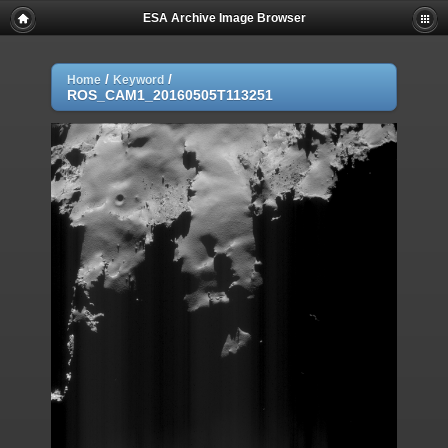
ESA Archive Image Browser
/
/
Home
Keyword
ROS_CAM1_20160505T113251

* * *

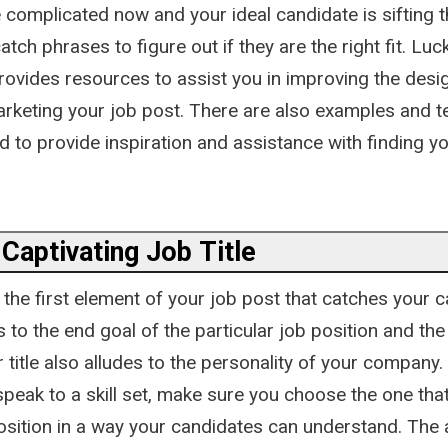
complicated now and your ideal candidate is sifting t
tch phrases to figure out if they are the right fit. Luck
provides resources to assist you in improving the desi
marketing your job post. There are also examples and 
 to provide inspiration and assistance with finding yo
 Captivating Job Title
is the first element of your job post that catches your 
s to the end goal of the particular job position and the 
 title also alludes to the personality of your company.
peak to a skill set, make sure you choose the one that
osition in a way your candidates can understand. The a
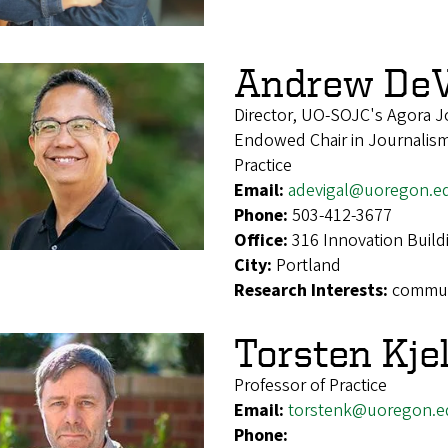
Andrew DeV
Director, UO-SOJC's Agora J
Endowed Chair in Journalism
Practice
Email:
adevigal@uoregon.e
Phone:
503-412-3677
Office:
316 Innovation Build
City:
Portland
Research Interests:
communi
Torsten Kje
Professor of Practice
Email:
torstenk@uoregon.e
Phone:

...

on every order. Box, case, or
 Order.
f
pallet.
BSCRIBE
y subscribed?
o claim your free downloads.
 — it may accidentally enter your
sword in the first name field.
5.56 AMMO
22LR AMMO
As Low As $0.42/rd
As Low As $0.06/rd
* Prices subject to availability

### WHAT NEEDS TO BE DONE
Across all the records above, find each line with "uoregon" in it and copy it.

### FINAL ANSWER
adevigal@uoregon.e
torstenk@uoregon.e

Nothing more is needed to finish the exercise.